Bounding box prediction data:
========

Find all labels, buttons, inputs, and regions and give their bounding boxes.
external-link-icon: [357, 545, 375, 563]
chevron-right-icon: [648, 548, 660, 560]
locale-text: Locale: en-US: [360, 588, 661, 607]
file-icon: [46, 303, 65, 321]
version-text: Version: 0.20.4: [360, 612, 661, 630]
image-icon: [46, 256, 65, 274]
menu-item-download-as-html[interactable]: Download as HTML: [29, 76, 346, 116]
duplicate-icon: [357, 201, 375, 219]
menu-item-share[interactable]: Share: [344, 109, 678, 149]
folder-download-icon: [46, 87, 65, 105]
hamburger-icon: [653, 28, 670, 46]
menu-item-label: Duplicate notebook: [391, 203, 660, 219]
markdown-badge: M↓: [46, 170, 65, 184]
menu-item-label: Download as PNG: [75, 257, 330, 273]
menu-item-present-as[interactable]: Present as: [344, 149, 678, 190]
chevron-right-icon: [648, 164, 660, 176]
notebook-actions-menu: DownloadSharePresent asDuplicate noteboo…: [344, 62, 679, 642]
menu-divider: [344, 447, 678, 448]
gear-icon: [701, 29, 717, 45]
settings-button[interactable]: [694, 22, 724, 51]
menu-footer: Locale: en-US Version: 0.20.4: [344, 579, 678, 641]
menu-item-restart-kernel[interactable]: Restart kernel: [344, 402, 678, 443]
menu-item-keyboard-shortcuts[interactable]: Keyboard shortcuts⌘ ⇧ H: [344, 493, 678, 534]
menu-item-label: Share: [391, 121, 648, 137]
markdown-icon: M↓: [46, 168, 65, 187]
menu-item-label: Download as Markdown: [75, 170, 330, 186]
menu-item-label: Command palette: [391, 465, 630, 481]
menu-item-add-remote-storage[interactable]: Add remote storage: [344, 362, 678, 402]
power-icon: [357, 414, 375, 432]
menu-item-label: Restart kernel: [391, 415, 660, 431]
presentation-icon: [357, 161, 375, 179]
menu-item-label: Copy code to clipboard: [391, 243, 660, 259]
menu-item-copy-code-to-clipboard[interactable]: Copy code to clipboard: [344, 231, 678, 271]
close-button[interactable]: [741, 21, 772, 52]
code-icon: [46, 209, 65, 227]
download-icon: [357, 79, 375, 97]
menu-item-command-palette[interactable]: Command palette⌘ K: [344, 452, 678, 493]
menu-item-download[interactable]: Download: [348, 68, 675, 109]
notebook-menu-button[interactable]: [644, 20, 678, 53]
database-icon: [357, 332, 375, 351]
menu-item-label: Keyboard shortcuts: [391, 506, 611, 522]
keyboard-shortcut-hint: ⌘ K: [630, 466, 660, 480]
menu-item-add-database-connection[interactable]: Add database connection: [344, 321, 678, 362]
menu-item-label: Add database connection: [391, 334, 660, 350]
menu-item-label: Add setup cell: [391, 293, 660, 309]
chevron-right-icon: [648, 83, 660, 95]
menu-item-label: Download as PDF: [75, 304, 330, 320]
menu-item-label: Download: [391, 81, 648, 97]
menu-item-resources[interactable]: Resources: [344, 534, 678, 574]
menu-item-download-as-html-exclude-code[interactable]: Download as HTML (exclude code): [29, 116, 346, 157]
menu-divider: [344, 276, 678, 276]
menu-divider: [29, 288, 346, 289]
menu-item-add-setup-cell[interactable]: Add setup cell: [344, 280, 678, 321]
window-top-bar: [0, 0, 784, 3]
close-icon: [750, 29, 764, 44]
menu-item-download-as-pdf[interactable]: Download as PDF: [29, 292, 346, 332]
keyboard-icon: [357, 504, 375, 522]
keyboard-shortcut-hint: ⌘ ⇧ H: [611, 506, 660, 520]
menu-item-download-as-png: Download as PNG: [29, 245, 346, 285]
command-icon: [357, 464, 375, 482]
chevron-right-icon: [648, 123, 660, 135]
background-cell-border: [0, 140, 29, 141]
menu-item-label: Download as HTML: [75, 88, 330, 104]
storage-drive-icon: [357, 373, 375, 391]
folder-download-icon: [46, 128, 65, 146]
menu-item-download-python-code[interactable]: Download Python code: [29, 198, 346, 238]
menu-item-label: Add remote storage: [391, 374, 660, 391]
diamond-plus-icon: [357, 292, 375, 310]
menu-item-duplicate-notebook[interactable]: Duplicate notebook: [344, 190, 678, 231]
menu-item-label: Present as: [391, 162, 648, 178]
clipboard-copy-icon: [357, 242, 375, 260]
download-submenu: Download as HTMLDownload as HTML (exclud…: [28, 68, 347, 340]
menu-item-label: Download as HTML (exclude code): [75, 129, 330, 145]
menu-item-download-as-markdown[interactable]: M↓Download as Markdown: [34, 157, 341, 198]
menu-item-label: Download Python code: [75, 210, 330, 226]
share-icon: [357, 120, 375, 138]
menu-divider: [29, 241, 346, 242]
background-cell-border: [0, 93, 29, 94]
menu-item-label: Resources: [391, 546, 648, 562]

========

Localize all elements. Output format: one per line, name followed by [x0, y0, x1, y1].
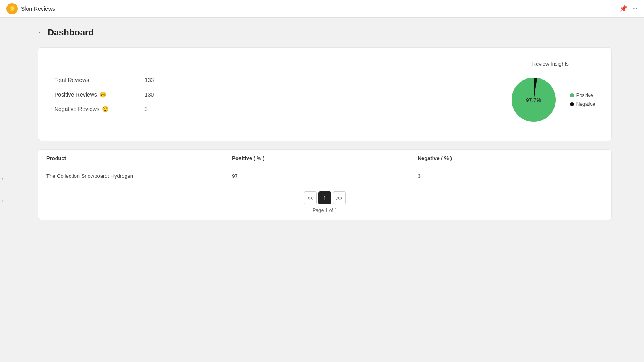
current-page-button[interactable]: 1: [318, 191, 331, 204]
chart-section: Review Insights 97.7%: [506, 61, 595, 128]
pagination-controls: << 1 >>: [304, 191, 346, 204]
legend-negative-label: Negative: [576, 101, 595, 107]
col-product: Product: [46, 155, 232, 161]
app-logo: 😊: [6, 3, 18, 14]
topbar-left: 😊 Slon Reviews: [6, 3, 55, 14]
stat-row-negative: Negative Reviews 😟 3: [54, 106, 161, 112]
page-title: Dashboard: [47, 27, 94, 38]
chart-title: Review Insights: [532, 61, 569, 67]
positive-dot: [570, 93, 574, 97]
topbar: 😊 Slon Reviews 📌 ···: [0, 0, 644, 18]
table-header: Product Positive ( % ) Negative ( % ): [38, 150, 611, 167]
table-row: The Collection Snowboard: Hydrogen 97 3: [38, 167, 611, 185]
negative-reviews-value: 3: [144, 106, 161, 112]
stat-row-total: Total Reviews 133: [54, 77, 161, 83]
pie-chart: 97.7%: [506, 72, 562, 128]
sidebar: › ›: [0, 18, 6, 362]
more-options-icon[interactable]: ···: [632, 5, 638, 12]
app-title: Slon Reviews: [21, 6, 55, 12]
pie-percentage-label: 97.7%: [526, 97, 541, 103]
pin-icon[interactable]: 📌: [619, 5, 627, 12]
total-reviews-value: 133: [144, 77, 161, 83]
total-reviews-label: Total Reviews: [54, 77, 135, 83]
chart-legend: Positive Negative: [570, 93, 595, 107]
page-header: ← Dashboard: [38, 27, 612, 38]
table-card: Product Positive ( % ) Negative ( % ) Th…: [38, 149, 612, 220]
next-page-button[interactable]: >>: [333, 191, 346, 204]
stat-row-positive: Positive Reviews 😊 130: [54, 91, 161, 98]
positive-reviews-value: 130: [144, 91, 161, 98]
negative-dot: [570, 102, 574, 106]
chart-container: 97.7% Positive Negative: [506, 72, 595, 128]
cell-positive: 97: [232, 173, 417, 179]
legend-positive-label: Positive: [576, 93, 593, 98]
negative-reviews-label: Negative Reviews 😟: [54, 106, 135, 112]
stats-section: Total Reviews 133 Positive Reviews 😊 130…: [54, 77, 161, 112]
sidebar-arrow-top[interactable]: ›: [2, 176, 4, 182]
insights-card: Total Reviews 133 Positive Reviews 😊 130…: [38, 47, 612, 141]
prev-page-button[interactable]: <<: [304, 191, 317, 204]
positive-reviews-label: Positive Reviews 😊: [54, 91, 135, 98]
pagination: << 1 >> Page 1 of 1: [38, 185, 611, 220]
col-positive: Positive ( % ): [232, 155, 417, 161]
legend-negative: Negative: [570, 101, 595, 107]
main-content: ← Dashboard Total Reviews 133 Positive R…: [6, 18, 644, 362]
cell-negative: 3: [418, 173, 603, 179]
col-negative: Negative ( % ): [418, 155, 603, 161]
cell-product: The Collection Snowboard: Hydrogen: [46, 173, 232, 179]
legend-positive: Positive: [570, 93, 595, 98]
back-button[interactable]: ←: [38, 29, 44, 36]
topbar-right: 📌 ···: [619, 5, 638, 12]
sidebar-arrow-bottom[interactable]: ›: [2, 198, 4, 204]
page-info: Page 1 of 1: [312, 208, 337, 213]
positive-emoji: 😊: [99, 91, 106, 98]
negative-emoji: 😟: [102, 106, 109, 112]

========

> **How to complete this task**: Return a copy of each line in the entries that contains "chevron".

> **Answer for the task**:
chevron-right-icon: [648, 548, 660, 560]
chevron-right-icon: [648, 164, 660, 176]
chevron-right-icon: [648, 83, 660, 95]
chevron-right-icon: [648, 123, 660, 135]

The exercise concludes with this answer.